This question was asked to me in an interview, that size of char is 2 bytes in some OS, but in some operating system it is 4 bytes or different.

Why is that so?

Why is it different from other fundamental types, such as int?

That was probably a trick question. The sizeof(char) is always 1.

If the size differs, it's probably because of a non-conforming compiler, in which case the question should be about the compiler itself, not about the C or C++ language.

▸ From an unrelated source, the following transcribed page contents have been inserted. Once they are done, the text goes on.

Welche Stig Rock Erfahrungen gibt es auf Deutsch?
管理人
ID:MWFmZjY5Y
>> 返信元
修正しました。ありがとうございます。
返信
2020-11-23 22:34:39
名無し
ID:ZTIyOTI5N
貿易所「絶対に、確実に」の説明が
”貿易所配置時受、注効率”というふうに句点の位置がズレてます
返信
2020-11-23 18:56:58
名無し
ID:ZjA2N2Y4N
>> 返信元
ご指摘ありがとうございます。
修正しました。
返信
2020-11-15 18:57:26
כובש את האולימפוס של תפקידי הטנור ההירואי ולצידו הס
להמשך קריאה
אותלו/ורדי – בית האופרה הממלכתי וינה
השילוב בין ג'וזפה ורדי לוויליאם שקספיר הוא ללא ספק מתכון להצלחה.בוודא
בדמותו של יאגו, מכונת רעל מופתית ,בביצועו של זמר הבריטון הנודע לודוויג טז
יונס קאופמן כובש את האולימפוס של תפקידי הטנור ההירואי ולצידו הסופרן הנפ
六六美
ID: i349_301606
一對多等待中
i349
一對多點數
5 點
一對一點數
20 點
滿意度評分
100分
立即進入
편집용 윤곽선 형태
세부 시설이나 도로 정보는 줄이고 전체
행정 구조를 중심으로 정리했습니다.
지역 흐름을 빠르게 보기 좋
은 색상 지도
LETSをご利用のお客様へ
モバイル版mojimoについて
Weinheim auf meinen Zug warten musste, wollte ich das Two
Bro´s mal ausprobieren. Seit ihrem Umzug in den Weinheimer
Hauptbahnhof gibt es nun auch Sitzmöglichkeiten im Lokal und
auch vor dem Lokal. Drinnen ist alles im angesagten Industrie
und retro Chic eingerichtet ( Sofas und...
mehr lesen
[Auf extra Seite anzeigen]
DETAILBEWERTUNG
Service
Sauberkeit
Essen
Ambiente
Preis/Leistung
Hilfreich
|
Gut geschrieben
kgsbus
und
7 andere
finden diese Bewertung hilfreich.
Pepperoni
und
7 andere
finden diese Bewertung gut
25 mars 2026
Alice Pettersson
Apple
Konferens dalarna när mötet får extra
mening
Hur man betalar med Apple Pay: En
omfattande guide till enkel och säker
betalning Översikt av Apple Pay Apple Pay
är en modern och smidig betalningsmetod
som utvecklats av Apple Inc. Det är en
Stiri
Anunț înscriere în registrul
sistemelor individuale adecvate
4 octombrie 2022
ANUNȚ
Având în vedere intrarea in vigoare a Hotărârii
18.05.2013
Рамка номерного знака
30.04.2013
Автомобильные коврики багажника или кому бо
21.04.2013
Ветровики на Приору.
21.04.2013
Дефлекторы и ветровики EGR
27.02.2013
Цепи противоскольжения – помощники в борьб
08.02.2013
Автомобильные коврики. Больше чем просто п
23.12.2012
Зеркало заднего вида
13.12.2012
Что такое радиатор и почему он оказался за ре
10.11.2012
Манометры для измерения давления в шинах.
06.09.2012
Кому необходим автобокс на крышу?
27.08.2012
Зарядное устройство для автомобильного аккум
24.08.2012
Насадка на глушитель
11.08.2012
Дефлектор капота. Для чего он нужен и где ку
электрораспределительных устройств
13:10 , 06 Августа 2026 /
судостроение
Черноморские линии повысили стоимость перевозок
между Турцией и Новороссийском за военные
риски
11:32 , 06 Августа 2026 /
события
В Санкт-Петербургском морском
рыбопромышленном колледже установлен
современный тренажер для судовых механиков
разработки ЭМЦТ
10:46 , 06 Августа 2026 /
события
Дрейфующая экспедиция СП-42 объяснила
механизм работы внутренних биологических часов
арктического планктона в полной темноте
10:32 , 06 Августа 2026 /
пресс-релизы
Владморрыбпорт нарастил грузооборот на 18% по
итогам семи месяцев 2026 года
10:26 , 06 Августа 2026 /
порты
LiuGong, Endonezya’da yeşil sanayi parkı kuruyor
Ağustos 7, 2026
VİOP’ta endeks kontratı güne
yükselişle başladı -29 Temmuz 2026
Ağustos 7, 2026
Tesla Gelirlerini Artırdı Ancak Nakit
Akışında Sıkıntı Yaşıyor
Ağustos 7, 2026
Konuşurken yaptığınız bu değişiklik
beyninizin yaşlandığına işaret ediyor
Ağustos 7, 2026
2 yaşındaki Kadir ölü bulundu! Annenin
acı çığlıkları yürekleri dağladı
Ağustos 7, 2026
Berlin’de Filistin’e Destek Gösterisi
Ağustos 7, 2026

5.3.3 Sizeof [expr.sizeof]

1 The sizeof operator yields the number of bytes in the object representation of its operand. The operand is either an expression, which is not evaluated, or a parenthesized type-id. The sizeof operator shall not be applied to an expression that has function or incomplete type, or to an enumeration type before all its enumerators have been declared, or to the parenthesized name of such types, or to an lvalue that designates a bit-field. sizeof(char), sizeof(signed char) and sizeof(unsigned char) are 1. The result of sizeof applied to any other fundamental type (3.9.1) is implementation-defined. (emphasis mine)

The sizeof of other types than the ones pointed out are implementation-defined, and they vary for various reasons. An int has better range if it's represented in 64 bits instead of 32, but it's also more efficient as 32 bits on a 32-bit architecture.

The physical sizes (in terms of the number of bits) of types are usually dictated by the target hardware.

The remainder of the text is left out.